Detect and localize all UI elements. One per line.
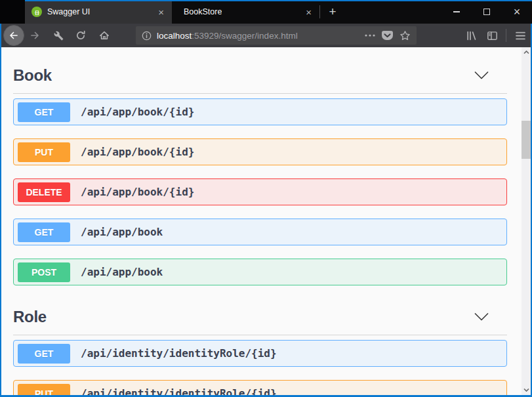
page-actions-button[interactable] (365, 34, 375, 37)
operation-row[interactable]: GET /api/identity/identityRole/{id} (13, 340, 507, 367)
operation-list: GET /api/identity/identityRole/{id} PUT … (13, 340, 507, 395)
tab-swagger-ui[interactable]: {-} Swagger UI × (25, 0, 172, 24)
method-badge: DELETE (18, 182, 70, 202)
url-text[interactable]: localhost:53929/swagger/index.html (157, 31, 298, 41)
section-title: Role (13, 308, 47, 326)
api-tag-section: Role GET /api/identity/identityRole/{id}… (13, 307, 507, 395)
chevron-down-icon (523, 388, 529, 392)
operation-row[interactable]: GET /api/app/book/{id} (13, 98, 507, 125)
method-badge: PUT (18, 384, 70, 396)
tab-title: BookStore (184, 7, 222, 16)
sidebar-toggle-button[interactable] (483, 26, 501, 45)
library-button[interactable] (462, 26, 480, 45)
home-button[interactable] (95, 26, 113, 45)
site-info-icon[interactable] (142, 31, 152, 41)
section-title: Book (13, 66, 52, 85)
tab-close-icon[interactable]: × (303, 6, 314, 18)
vertical-scrollbar[interactable] (522, 47, 531, 395)
swagger-page: Book GET /api/app/book/{id} PUT /api/app… (1, 47, 531, 395)
operation-row[interactable]: PUT /api/app/book/{id} (13, 138, 507, 165)
star-icon (399, 30, 411, 41)
close-window-button[interactable]: × (502, 0, 532, 24)
section-divider (13, 93, 507, 94)
api-tag-section: Book GET /api/app/book/{id} PUT /api/app… (13, 66, 507, 285)
scrollbar-thumb[interactable] (522, 121, 531, 159)
scroll-down-button[interactable] (522, 385, 531, 395)
endpoint-path: /api/app/book/{id} (81, 186, 194, 198)
method-badge: GET (18, 344, 70, 364)
section-collapse-button[interactable] (474, 72, 489, 79)
chevron-down-icon (474, 72, 489, 79)
bookmark-button[interactable] (399, 30, 411, 41)
method-badge: PUT (18, 142, 70, 162)
chevron-down-icon (474, 313, 489, 321)
ellipsis-icon (365, 34, 375, 37)
maximize-icon (483, 9, 490, 15)
swagger-favicon-icon: {-} (31, 7, 42, 17)
toolbar-right-icons (462, 26, 529, 45)
endpoint-path: /api/app/book/{id} (81, 106, 194, 118)
back-button[interactable] (3, 25, 24, 46)
scroll-up-button[interactable] (522, 47, 531, 58)
tab-title: Swagger UI (47, 7, 90, 16)
home-icon (99, 30, 110, 41)
method-badge: GET (18, 102, 70, 122)
reload-button[interactable] (72, 26, 90, 45)
window-accent-border (25, 0, 532, 1)
close-icon: × (514, 6, 521, 18)
section-header[interactable]: Role (13, 307, 507, 327)
url-path: :53929/swagger/index.html (192, 31, 297, 41)
endpoint-path: /api/app/book/{id} (81, 146, 194, 158)
sidebar-icon (487, 30, 498, 41)
section-collapse-button[interactable] (474, 313, 489, 321)
forward-button[interactable] (26, 26, 44, 45)
tab-close-icon[interactable]: × (155, 6, 167, 18)
titlebar-corner-space (0, 0, 25, 24)
navigation-toolbar: localhost:53929/swagger/index.html (1, 24, 531, 47)
maximize-button[interactable] (472, 0, 502, 24)
title-bar: {-} Swagger UI × BookStore × + × (0, 0, 532, 24)
url-host: localhost (157, 31, 192, 41)
tab-bookstore[interactable]: BookStore × (172, 0, 319, 24)
forward-arrow-icon (30, 30, 40, 41)
wrench-icon (54, 31, 64, 41)
endpoint-path: /api/identity/identityRole/{id} (81, 347, 277, 360)
reload-icon (75, 30, 86, 41)
section-header[interactable]: Book (13, 66, 507, 85)
new-tab-button[interactable]: + (320, 0, 345, 24)
operation-row[interactable]: GET /api/app/book (13, 219, 507, 245)
operation-row[interactable]: PUT /api/identity/identityRole/{id} (13, 380, 507, 395)
minimize-button[interactable] (441, 0, 472, 24)
endpoint-path: /api/identity/identityRole/{id} (81, 387, 277, 395)
method-badge: GET (18, 222, 70, 242)
pocket-button[interactable] (382, 31, 393, 40)
operation-row[interactable]: POST /api/app/book (13, 259, 507, 285)
endpoint-path: /api/app/book (81, 266, 163, 278)
back-arrow-icon (9, 30, 19, 41)
url-bar[interactable]: localhost:53929/swagger/index.html (136, 26, 417, 45)
tools-button[interactable] (49, 26, 68, 45)
pocket-icon (382, 31, 393, 40)
operation-row[interactable]: DELETE /api/app/book/{id} (13, 178, 507, 205)
minimize-icon (453, 11, 460, 12)
chevron-up-icon (523, 51, 529, 54)
window-frame: localhost:53929/swagger/index.html (0, 24, 532, 397)
menu-button[interactable] (511, 26, 529, 45)
endpoint-path: /api/app/book (81, 226, 163, 238)
hamburger-icon (516, 31, 525, 40)
toolbar-separator (506, 29, 506, 42)
method-badge: POST (18, 262, 70, 282)
section-divider (13, 335, 507, 335)
browser-viewport: Book GET /api/app/book/{id} PUT /api/app… (1, 47, 531, 395)
api-sections: Book GET /api/app/book/{id} PUT /api/app… (13, 66, 507, 395)
operation-list: GET /api/app/book/{id} PUT /api/app/book… (13, 98, 507, 285)
titlebar-drag-area (345, 0, 441, 24)
library-icon (466, 30, 477, 41)
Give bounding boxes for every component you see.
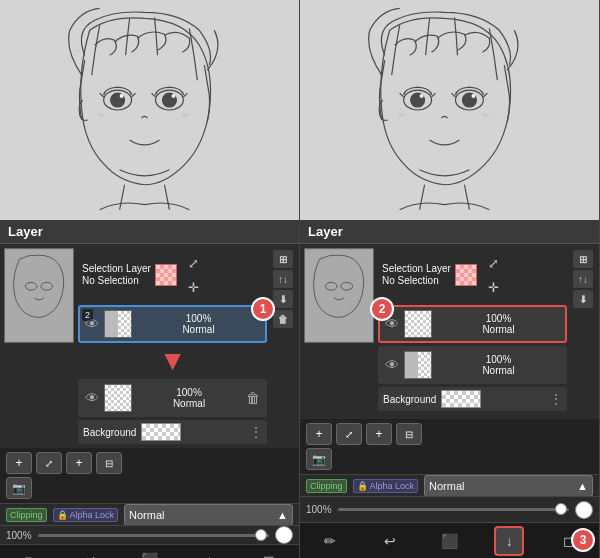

WORK INSTRUCTION
When the entries above show the word "index" in a line, copy that line out.

SOLUTION TO THIS PROBLEM
url-text[interactable]: localhost:53929/swagger/index.html (157, 31, 298, 41)
url-path: :53929/swagger/index.html (192, 31, 297, 41)
navigation-toolbar: localhost:53929/swagger/index.html (1, 24, 531, 47)
url-bar[interactable]: localhost:53929/swagger/index.html (136, 26, 417, 45)
window-frame: localhost:53929/swagger/index.html (0, 24, 532, 397)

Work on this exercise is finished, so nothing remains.